→ **TASK STATEMENT**: Using the listing, copy each whole line that features "Nacionales".

→ **SUPPLIED INFORMATION**:
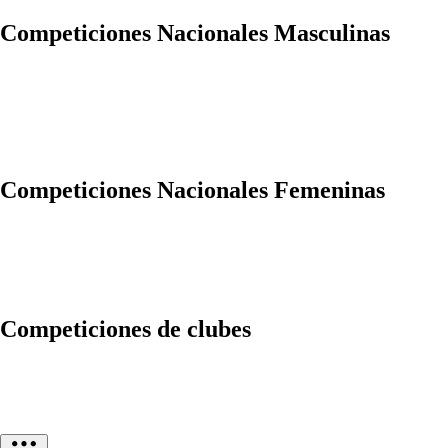
Competiciones Nacionales Masculinas
Competiciones Nacionales Femeninas
Competiciones de clubes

→ **SOLUTION TO THE EXERCISE**:
Competiciones Nacionales Masculinas
Competiciones Nacionales Femeninas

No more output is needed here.